Ms. Yaun, one of four siblings who grew up in the area, had worked as a server at a Waffle House restaurant. She raised a 13-year-old son as a single mother and had an 8-month-old daughter, family members said.

“It was just all about family,” Ms. Toole said. “Whatever we’d do, we’d do it together. It doesn’t seem real. I expect to see her walking through the door any minute. It just hasn’t quite sunk in yet.”

DeLayne Davis, a relative, called Ms. Yaun “a good, godly woman.”

Ms. Davis stood with family and friends outside Ms. Yaun’s home in Acworth on Wednesday afternoon, wiping tears from her eyes.

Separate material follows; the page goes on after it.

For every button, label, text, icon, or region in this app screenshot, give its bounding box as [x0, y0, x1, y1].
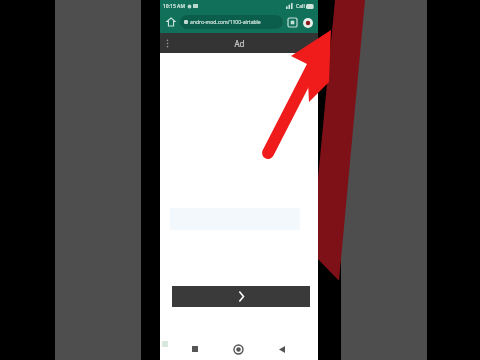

“She was the rock for this family,” Ms. Davis said. “If any family needed anything, they went to her. She doted on her kids.”

Paul Andre Michels, another person killed at the spa, was one of nine siblings, his brother John Michels said.

“We did almost everything together,” Mr. Michels, 52, said. His brother, he said, was a businessman and a veteran of the U.S. Army infantry, where he served in the late 1980s. Paul Michels had been married for more than 20 years and was a Catholic as well as a strong political conservative, his brother said. He grew up in southwest Detroit and moved to Georgia about 25 years ago for work.

“My brother was a very hard-working, loving man,” Mr. Michels said.

Mr. Hernandez-Ortiz, the man injured in the attack, was making his way to a money exchange business next door to Young’s Asian Massage when shots rang out, his wife, Flor Gonzalez, said. Moments later, he desperately reached for his cellphone.